I just see a lot of the same disembodied, capitalist grind culture applied to resistance work. But in this context, the carrot on the stick isn’t the promotion or new house, but so called “liberation.”
I’m struck by the Iroquois wisdom that we ought to consider how our actions not just affect us, but affect the next 7 generations. And in that same spirit, I think the legacy burdens we’ve inherited will take at least 7 generations to heal (capitalism, white body supremacy, patriarchy, etc).
And if that’s the case, we’re in this work for the long haul. And that kind of steady commitment requires the wisdom to know when to push, and when to rest.
Just some nuance that I wanted to add, primarily for myself as I metabolize this great word on convenience.
Thank you for putting something I've been trying to communicate to people for years into such an elegant article.
I’m working on a post right now called “A Case for Friction” (as in friction shifters on a bike, but also how supposed bicycle related conveniences are actually a trap, not to mention disempowering).
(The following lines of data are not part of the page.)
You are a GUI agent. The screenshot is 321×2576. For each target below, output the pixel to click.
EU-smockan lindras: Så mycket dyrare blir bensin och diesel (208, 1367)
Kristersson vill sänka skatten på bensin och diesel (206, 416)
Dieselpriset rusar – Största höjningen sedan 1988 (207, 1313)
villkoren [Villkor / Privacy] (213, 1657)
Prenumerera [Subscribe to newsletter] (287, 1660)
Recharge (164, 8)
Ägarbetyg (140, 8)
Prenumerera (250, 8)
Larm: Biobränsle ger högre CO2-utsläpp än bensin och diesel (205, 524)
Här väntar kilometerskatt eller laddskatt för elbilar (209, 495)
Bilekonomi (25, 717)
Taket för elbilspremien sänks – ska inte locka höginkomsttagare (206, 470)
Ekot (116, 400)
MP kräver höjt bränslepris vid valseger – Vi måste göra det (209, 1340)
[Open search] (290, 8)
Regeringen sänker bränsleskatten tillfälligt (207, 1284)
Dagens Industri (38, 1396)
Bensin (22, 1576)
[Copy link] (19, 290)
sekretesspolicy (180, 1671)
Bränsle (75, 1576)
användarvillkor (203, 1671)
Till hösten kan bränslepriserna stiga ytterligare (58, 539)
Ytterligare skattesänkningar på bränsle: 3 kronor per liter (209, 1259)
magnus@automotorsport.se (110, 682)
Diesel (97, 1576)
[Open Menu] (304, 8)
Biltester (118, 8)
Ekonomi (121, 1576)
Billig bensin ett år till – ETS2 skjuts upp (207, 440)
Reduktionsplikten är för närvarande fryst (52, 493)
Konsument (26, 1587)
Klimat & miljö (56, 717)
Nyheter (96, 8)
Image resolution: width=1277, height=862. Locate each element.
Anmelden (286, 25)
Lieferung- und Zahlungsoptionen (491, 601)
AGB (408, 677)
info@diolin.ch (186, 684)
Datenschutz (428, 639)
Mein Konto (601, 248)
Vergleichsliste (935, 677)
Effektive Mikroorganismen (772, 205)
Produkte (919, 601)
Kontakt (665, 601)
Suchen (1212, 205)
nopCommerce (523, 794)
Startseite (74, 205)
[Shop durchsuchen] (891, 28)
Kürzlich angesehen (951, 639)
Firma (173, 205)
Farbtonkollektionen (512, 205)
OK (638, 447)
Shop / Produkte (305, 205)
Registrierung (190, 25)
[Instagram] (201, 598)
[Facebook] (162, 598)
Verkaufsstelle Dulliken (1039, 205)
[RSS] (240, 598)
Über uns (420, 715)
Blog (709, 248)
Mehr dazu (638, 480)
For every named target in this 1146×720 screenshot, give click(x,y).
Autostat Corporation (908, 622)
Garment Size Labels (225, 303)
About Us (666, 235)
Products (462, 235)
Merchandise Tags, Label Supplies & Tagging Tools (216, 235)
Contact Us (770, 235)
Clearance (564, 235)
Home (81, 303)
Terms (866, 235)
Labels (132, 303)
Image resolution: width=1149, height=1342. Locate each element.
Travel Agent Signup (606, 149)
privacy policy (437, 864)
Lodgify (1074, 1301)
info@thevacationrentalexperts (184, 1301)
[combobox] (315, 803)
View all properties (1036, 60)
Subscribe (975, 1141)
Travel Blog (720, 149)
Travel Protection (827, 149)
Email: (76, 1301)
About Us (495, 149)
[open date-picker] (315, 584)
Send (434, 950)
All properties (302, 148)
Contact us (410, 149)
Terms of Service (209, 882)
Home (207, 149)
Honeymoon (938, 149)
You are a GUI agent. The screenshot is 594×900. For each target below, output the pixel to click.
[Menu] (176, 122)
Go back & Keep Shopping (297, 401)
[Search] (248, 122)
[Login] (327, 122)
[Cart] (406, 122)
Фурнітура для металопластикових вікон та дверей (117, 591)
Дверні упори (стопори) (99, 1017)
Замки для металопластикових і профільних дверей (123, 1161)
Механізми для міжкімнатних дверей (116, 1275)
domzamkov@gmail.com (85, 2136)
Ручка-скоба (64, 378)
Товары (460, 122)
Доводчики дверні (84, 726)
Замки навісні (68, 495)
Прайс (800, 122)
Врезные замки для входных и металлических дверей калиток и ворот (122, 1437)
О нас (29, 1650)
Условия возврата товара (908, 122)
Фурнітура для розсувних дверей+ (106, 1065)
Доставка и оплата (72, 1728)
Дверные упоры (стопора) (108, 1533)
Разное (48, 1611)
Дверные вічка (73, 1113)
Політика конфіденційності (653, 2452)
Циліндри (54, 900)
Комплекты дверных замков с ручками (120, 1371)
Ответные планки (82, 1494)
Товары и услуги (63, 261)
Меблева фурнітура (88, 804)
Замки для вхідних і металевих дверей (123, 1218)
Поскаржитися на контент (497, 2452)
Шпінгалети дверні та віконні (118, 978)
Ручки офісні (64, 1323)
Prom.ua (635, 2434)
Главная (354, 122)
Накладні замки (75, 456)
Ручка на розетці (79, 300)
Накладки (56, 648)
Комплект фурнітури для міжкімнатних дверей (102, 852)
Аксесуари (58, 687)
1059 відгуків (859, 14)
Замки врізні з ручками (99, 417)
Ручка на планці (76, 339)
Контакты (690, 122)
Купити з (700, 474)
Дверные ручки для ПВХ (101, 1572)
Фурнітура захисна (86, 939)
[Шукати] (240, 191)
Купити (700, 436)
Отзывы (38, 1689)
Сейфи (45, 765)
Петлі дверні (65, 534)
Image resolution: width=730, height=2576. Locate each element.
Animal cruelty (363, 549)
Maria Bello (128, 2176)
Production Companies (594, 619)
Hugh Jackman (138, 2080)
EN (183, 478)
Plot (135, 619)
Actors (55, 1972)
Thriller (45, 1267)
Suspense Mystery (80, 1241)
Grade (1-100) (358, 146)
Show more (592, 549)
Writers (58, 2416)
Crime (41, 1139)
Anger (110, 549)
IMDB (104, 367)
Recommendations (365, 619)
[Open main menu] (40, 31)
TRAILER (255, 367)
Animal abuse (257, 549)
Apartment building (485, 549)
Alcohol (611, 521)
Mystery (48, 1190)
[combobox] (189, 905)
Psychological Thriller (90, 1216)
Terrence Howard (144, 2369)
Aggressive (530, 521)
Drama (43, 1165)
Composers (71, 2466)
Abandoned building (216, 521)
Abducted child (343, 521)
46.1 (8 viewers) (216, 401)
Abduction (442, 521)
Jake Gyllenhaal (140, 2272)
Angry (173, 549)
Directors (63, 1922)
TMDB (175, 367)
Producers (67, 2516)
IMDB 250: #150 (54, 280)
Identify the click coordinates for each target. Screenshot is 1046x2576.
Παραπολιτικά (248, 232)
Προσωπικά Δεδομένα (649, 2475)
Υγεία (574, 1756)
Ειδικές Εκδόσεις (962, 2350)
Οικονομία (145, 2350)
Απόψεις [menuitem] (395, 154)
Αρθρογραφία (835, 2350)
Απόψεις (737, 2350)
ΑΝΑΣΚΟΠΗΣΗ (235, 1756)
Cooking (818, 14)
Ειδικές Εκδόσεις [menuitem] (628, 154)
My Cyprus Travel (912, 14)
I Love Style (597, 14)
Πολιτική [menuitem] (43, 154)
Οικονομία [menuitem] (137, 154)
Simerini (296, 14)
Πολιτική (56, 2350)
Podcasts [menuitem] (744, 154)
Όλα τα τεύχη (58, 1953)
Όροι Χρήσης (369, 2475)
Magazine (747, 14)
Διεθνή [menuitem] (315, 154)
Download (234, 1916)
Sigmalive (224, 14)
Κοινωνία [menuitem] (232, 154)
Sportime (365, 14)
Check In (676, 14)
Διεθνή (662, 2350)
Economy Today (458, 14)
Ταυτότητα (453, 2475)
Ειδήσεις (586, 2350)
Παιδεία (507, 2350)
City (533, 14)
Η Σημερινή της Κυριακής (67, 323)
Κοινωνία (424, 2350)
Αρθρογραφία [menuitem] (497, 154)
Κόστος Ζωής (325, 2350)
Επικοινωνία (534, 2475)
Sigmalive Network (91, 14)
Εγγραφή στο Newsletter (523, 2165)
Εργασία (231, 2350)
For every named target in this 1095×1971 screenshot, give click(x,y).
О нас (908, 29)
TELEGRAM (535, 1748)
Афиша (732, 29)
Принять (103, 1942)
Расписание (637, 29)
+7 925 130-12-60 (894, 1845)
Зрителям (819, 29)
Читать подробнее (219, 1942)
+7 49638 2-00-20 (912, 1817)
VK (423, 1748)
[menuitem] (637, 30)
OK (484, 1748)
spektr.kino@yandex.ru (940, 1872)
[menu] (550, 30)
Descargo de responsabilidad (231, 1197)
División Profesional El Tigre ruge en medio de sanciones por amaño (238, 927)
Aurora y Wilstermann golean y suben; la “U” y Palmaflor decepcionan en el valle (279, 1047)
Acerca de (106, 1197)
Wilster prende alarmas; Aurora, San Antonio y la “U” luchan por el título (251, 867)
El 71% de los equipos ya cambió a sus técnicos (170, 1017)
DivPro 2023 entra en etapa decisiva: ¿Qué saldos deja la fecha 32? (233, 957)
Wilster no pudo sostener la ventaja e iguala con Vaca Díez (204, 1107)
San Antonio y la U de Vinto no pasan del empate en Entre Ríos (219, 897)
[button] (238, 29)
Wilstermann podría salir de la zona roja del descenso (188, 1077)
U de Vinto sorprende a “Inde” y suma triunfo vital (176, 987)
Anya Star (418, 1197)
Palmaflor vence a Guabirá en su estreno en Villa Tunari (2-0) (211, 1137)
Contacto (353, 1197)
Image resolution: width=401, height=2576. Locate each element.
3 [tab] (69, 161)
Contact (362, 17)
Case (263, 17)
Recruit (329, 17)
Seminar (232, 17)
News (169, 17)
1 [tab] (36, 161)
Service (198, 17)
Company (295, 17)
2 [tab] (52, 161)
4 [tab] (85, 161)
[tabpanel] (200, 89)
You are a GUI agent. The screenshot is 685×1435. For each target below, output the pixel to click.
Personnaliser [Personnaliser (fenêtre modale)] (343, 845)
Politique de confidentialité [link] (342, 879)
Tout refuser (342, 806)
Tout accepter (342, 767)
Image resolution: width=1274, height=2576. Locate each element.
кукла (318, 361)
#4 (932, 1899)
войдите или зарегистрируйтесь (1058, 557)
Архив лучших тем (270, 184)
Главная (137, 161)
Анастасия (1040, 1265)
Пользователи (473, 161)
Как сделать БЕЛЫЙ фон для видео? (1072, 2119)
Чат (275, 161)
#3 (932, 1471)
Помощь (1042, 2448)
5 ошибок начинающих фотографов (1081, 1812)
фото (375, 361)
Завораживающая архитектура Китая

Your post is so timely! (And very good!)
So fascinating! It's noticeable to me that many forms of convenience are based in other people's labor/effort when this isn't the only possibility. For example, instead of making it convenient to get takeout by having Doordash and Uber Eats, we could make neighborhoods more walkable and put homes closer to restaurants. I really like your point about how society being structured differently would mean that corporations wouldn't be able to capitalize on convenience like this because we wouldn't be so in need o fit.
Thank you for writing this. I have been horrified by how people are justifying not boycotting Amazon because it will inconvenience them. The country is on fire, with a pretty transparent takeover of our government by oligarchs, and Americans feel that hunting online or shopping locally for a new vendor is simply too great an inconvenience. It's as if we've been put into a consumer stupor.